Across the entries below, determine how many lines include the word "оборудования". State only the resulting number.

==================================================

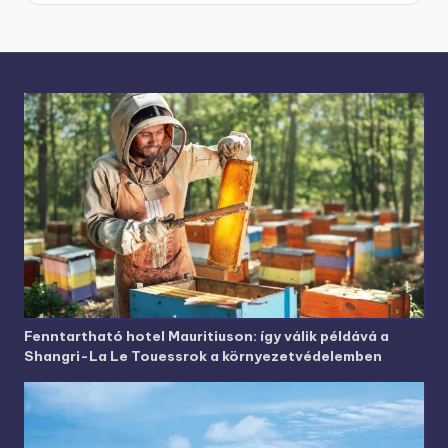
Fenntartható hotel Mauritiuson: így válik példává a
Shangri-La Le Touessrok a környezetvédelemben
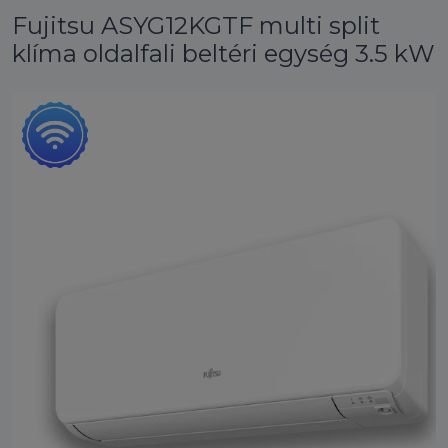
Fujitsu ASYG12KGTF multi split
klíma oldalfali beltéri egység 3.5 kW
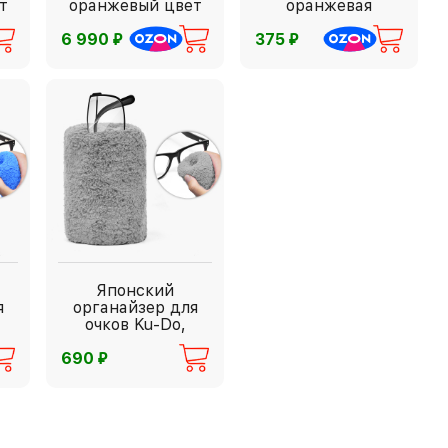
т
оранжевый цвет
оранжевая
⃏
⃏
6 990
375
Японский
я
органайзер для
очков Ku-Do,
серый
⃏
690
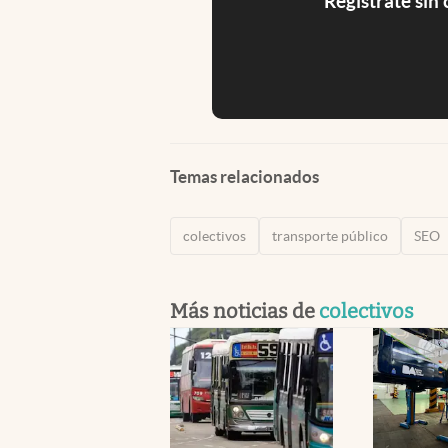
Registrate sin
Temas relacionados
colectivos
transporte público
SEO
Más noticias de
colectivos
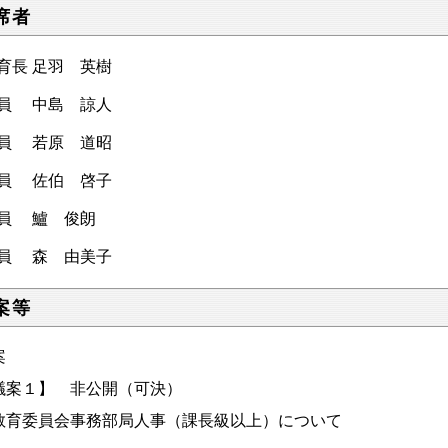
席者
教育長 足羽 英樹
委員 中島 諒人
委員 若原 道昭
委員 佐伯 啓子
委員 鱸 俊朗
委員 森 由美子
案等
案
議案１】 非公開（可決）
育委員会事務部局人事（課長級以上）について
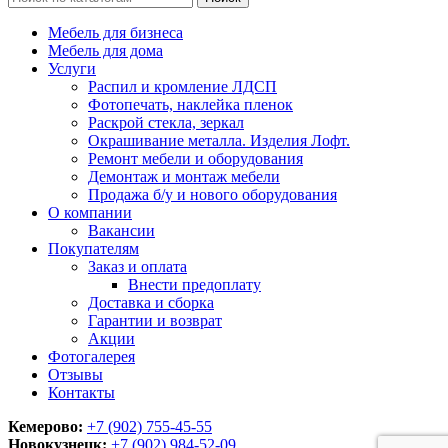
Мебель для бизнеса
Мебель для дома
Услуги
Распил и кромление ЛДСП
Фотопечать, наклейка пленок
Раскрой стекла, зеркал
Окрашивание металла. Изделия Лофт.
Ремонт мебели и оборудования
Демонтаж и монтаж мебели
Продажа б/у и нового оборудования
О компании
Вакансии
Покупателям
Заказ и оплата
Внести предоплату
Доставка и сборка
Гарантии и возврат
Акции
Фотогалерея
Отзывы
Контакты
Кемерово:
+7 (902) 755-45-55
Новокузнецк:
+7 (902)
984-52-09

==================================================

* **Result**
2